(Required action):
Output each entry verbatim and exclude every picture from it.

(Given records):
• • •

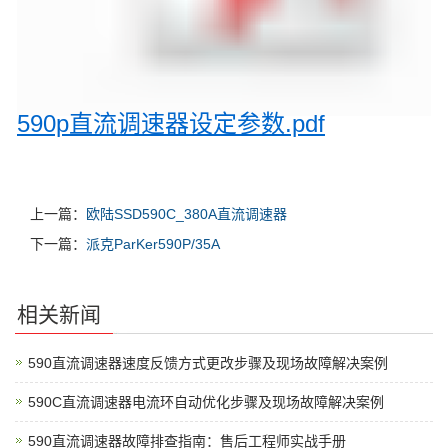
590p直流调速器设定参数.pdf
上一篇：
欧陆SSD590C_380A直流调速器
下一篇：
派克ParKer590P/35A
相关新闻
590直流调速器速度反馈方式更改步骤及现场故障解决案例
590C直流调速器电流环自动优化步骤及现场故障解决案例
590直流调速器故障排查指南：售后工程师实战手册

• • •

(Output):
590p直流调速器设定参数.pdf
上一篇：
欧陆SSD590C_380A直流调速器
下一篇：
派克ParKer590P/35A
相关新闻
590直流调速器速度反馈方式更改步骤及现场故障解决案例
590C直流调速器电流环自动优化步骤及现场故障解决案例
590直流调速器故障排查指南：售后工程师实战手册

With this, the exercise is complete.